##### EXTRACTED RECORDS #####

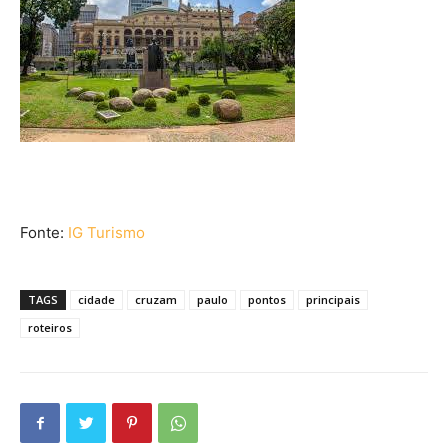
Fonte:
IG Turismo
TAGS
cidade
cruzam
paulo
pontos
principais
roteiros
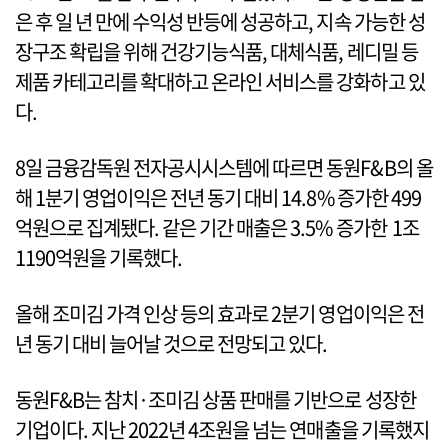
은 후 일 년 만에 수익성 반등에 성공하고, 지속 가능한 성
장구조 확립을 위해 건강기능식품, 대체식품, 레디밀 등
제품 카테고리를 확대하고 온라인 서비스를 강화하고 있
다.
8일 금융감독원 전자공시시스템에 따르면 동원F&B의 올
해 1분기 영업이익은 전년 동기 대비 14.8% 증가한 499
억원으로 집계됐다. 같은 기간 매출은 3.5% 증가한 1조
1190억원을 기록했다.
올해 조미김 가격 인상 등의 효과로 2분기 영업이익은 전
년 동기 대비 늘어날 것으로 전망되고 있다.
동원F&B는 참치·조미김 상품 판매를 기반으로 성장한
기업이다. 지난 2022년 4조원을 넘는 연매출을 기록했지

#####

The records above should be written out in full and unchanged, except that pictures are dropped.

Fonte:
IG Turismo
TAGS
cidade
cruzam
paulo
pontos
principais
roteiros
은 후 일 년 만에 수익성 반등에 성공하고, 지속 가능한 성
장구조 확립을 위해 건강기능식품, 대체식품, 레디밀 등
제품 카테고리를 확대하고 온라인 서비스를 강화하고 있
다.
8일 금융감독원 전자공시시스템에 따르면 동원F&B의 올
해 1분기 영업이익은 전년 동기 대비 14.8% 증가한 499
억원으로 집계됐다. 같은 기간 매출은 3.5% 증가한 1조
1190억원을 기록했다.
올해 조미김 가격 인상 등의 효과로 2분기 영업이익은 전
년 동기 대비 늘어날 것으로 전망되고 있다.
동원F&B는 참치·조미김 상품 판매를 기반으로 성장한
기업이다. 지난 2022년 4조원을 넘는 연매출을 기록했지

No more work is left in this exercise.